**AVAILABLE DATA**
::::
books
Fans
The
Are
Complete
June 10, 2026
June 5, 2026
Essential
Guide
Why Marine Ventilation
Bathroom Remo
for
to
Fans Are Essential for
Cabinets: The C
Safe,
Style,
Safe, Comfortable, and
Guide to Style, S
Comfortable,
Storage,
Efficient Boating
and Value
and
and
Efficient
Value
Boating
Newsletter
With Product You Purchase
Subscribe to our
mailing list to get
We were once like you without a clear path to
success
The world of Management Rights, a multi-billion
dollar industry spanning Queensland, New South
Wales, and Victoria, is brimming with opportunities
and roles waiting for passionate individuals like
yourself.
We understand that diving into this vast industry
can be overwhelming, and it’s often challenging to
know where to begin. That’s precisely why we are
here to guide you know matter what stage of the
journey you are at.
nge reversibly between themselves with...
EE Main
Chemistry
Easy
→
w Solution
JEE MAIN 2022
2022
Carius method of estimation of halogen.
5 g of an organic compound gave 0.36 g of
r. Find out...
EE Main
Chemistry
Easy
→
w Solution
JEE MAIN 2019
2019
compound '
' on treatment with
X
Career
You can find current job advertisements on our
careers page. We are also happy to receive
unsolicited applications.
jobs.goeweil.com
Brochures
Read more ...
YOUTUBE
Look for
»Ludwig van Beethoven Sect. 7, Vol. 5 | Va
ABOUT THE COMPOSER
::::
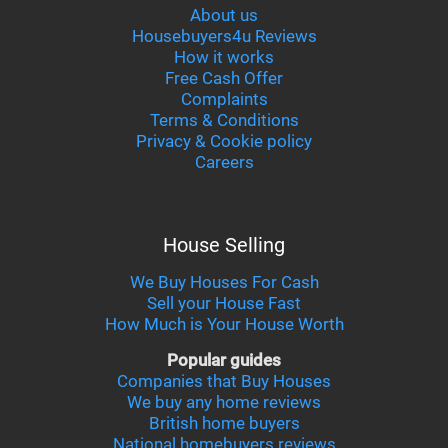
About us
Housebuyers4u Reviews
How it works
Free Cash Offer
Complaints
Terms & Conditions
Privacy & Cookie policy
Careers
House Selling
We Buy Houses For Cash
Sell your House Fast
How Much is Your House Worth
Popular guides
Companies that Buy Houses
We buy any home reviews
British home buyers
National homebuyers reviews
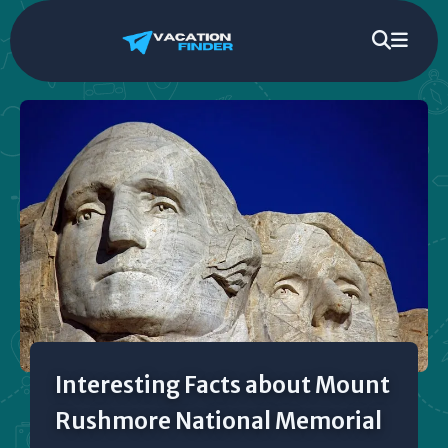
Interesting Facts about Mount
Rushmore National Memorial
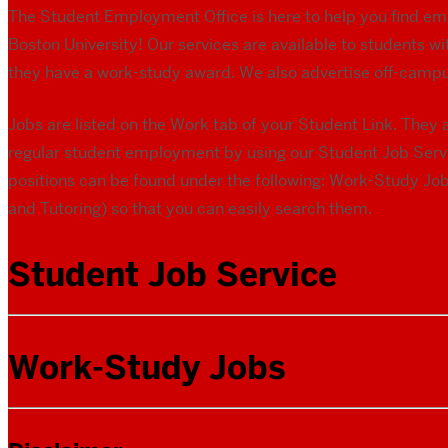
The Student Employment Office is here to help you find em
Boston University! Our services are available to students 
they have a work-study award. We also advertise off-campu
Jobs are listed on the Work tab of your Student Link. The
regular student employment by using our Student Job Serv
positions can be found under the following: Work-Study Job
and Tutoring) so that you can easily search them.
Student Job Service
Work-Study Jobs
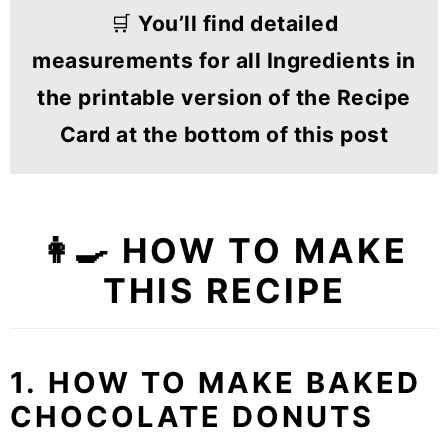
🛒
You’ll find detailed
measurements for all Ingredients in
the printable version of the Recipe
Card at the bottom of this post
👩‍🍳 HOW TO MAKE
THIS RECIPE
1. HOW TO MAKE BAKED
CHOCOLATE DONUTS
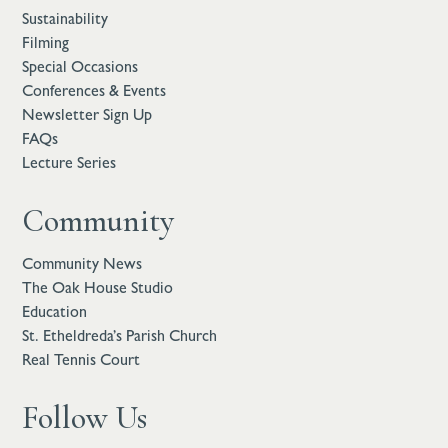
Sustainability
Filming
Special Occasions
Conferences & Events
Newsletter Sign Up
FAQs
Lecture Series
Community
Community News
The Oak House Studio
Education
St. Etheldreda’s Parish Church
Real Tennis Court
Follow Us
::::
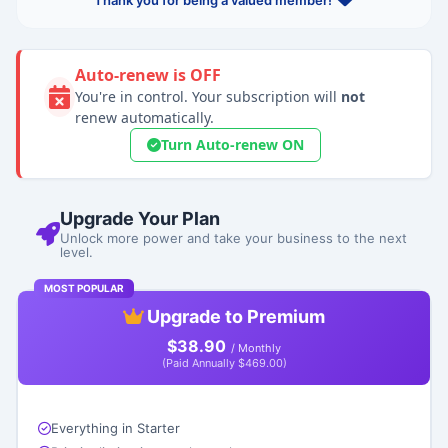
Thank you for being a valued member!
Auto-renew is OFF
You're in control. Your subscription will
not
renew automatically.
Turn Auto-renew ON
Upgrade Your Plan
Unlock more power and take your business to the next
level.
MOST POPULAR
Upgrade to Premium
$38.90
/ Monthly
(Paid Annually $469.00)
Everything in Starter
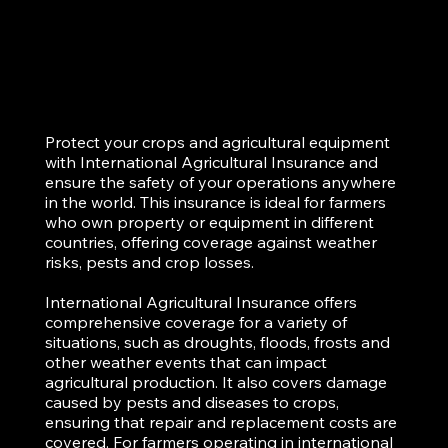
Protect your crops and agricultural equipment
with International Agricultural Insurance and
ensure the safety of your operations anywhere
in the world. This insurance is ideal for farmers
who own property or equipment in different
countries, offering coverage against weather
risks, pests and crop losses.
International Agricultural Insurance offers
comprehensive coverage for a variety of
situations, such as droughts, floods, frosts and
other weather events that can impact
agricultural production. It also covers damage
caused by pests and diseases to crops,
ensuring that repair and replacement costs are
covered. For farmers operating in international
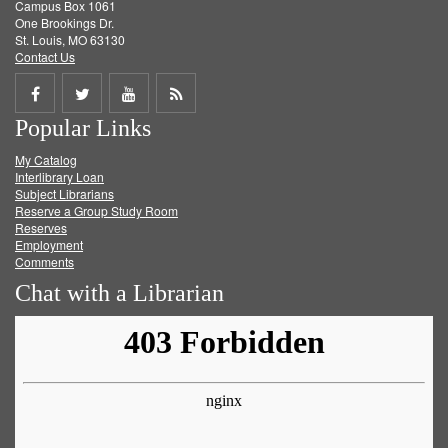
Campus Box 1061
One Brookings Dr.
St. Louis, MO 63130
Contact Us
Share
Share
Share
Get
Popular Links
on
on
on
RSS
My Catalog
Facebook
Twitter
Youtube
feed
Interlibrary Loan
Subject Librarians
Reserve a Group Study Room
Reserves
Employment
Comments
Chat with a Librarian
::::
**TASK DESCRIPTION**
Copy each line of the listing in which the word "equipment" can be found.

**SOLUTION FOR THIS TASK**
Protect your crops and agricultural equipment
who own property or equipment in different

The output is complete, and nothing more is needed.